By Cathy Best, Columnist
It’s all over but the bragging. The 2014 sturgeon-spearing season, on Lake Winnebago, was set to run from February 8 – 24; it came to an abrupt halt on February 13. Anglers, spearers in this case, depleted the lake of its 2014 DNR pre-set harvest cap 11 days short of season’s end.
To understand the scope of these facts one must have a sense of what sturgeon spearing season is all about. It’s ice fishing and it’s a big darn deal. Imagine this: One February morning, several years ago, I’m tuned in to the local Fond du Lac, WI radio station when a female listener calls in hoping to win a prize.
The DJ asks if she’s at work and she shares that no, she’s on vacation that week. Here’s the kicker: she’s out on the frozen lake in her ice fishing shanty staring into the refrigerator size hole, she cut in 24 inch thick ice with a chainsaw, waiting for a sturgeon to glide by so she can spear it. She volunteered she had dropped the children at school and driven her car across the ice to the shanty.
The ice mom planned to be there until 1p.m. when, by law, spearing must cease until 7a.m. the following day. The friendly caller chatted with the DJ’s for a while and we learned she had all the necessities needed for a morning on the lake: a cooler with snacks and drinks, portable heater, radio, cell phone, and spear. Here’s the thing: it’s not like she’s out there all by her lonesome.
Allan Kraemer would have been out there with her. After 42-years of sitting in his shanty gazing into the ice hole and never even spotting a sturgeon, he not only spotted one this year, he finally speared one. I know your thinking why would you stand vigil for 42-years?
Let me clarify- there’s beer in the cooler, brats on the grill, and buddies to hang out with.
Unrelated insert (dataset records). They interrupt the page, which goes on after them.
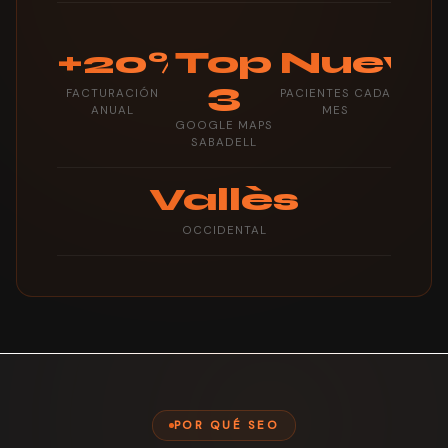
+20%
Top
Nuevo
3
FACTURACIÓN
PACIENTES CADA
ANUAL
MES
GOOGLE MAPS
SABADELL
Vallès
OCCIDENTAL
POR QUÉ SEO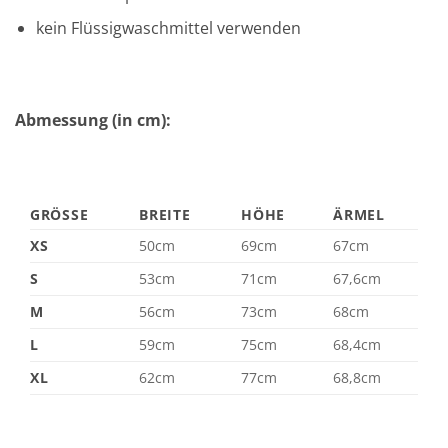
kein Flüssigwaschmittel verwenden
Abmessung (in cm):
GRÖSSE
BREITE
HÖHE
ÄRMEL
XS
50cm
69cm
67cm
S
53cm
71cm
67,6cm
M
56cm
73cm
68cm
L
59cm
75cm
68,4cm
XL
62cm
77cm
68,8cm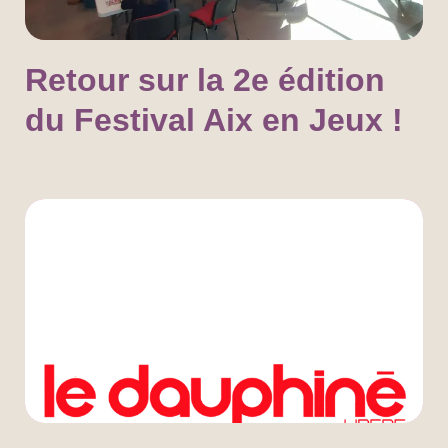
Retour sur la 2e édition
du Festival Aix en Jeux !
Enough said. No, ice mom and Mr. Kraemer are not alone. A small city erupts on the frozen lake as soon as the ice reaches a safe enough depth to drive your vehicle, towing your shanty on a sled, out there.
When I say small city I’m talking 4,000 shanties and up to 10,000 cars and trucks. Each shanty will house anywhere from two to six fisherman, fisherwomen, grandpas, grandmas, and children.
It’s a family affair. The shanties range in size from about 4’x8’ to 6’x12’ or larger depending on your ability to drag it behind a vehicle. [Many cities along the east and west shores plow roads on the icy surface; expansion cracks on the ice are bridged.] Yikes.
The 2014 season recorded a 161-pound, 77-inch sturgeon, as the biggest fish of the year. All in all, there were 99 fish exceeding 100 pounds speared this season. The largest sturgeon caught, on record, was eight-feet long and weighed in at 310 pounds.
Wrestling that thing out of a hole in the ice would be like trying to pull a Packer offensive lineman out of quicksand. Seriously, your standing flat-footed on ice, in a hut, with a refrigerator size hole open to freezing water, holding a homemade spear, which you somehow happen to rear back and spear as a 100- pound fish glides under you.
And lets not forget that beer is most likely involved; it’s Wisconsin after all where, per capita, more beer is consumed annually than any other state. All this is taking place before 1p.m. in the afternoon when sturgeon spearing is halted until 7a.m. the next morning when spears are wielded and tops are popped once again. All true. It’s February in Wisconsin.